Thing is, I’m pretty sure it’s at least 50 percent bullshit.
The majority of TikToks referencing a showerhead identify the item as being from a company called ZenBody. There is essentially zero information available about the company itself, and they exclusively sell this showerhead and its related accessories. On Amazon and Aliexpress, there are dozens of listings for showerheads that appear to be the same model. The main difference between the ZenBody website, Amazon and Aliexpress listings is price: ZenBody sells theirs for $50, Amazon’s average between $25 and $35 and Aliexpress’ offers some as low as $1 a piece. In all likelihood, these three sites are selling the exact same product.

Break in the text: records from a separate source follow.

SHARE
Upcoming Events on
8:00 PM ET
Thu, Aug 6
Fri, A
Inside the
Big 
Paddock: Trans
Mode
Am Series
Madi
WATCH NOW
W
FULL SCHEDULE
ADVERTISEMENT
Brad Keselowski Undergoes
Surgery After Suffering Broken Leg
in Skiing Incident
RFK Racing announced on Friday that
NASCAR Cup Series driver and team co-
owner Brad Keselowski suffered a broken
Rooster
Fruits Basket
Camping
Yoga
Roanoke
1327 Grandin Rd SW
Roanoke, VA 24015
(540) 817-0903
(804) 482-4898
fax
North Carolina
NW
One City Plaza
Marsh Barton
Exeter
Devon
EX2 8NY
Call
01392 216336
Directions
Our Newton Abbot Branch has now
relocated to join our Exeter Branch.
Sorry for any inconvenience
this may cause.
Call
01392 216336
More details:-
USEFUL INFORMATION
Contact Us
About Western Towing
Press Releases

That’s not inherently a bad thing, depending on your perspective of the global tentacles of capitalism, and ZenBody is by no means the first retailer to utilize this practice if they do. It’s just, you know, worth noting.

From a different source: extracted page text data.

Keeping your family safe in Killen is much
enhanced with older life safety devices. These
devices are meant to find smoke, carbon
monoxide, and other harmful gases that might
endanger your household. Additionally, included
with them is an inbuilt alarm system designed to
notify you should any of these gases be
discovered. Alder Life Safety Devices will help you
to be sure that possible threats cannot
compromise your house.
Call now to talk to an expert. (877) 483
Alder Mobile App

The aspect I’m most dubious about is the alleged filtering capabilities. On the ZenBody website, the beads visible within the showerhead are said to be maifan stones. Conveniently, nearly every result on Google for “maifan stone” leads to some type of shower/drinking water filter. So really, I have absolutely no fucking idea what a maifan stone is. Many of the results state that maifan stone actually helps remineralize water, and is the composite of multiple minerals in itself. It seems possible, then, that this showerhead doesn’t filter the water, but adds even more minerals to your water instead.
That’s not inherently a bad thing, either! Maybe it really does filter well, or maybe those added minerals do offer some benefits. Plenty of good reviews seem to think so. Regardless of the validity of the filtering claim, though, the showerhead’s water pressure capabilities do seem to offer one undeniable benefit — for masturbating.

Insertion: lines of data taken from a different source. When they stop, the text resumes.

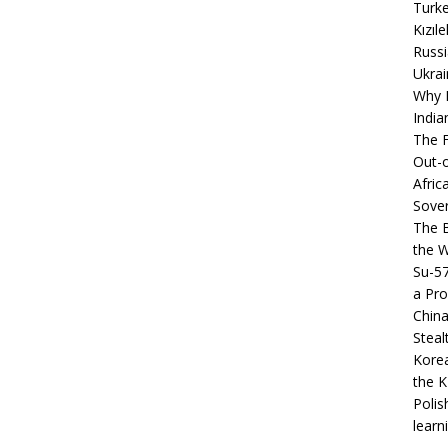
Turke
Kızıl
Russi
Ukrai
Why B
India
The F
Out-o
Afric
Sover
The B
the 
Su-5
a Pro
China
Steal
Korea
the K
Polis
learn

The TikToks themselves certainly aren’t shy about that, either. “Look at that pressure, ladies… look at the pressure, ladies,” one video with nearly 69,000 (nice) likes says. “I’ll buy it, but it won’t be for the filtering of the water,” one woman commented.
Maybe this is the next Hitachi wand, a product marketed as a “massage” tool that we all know damn well is sending clitori into orbit. Lying about a product’s capabilities isn’t honorable, but covertly providing orgasms is. If we must all be lied to about whatever the hell maifan stones are in order for the gospel of this showerhead to be shared with the masses, fine. I can get behind that.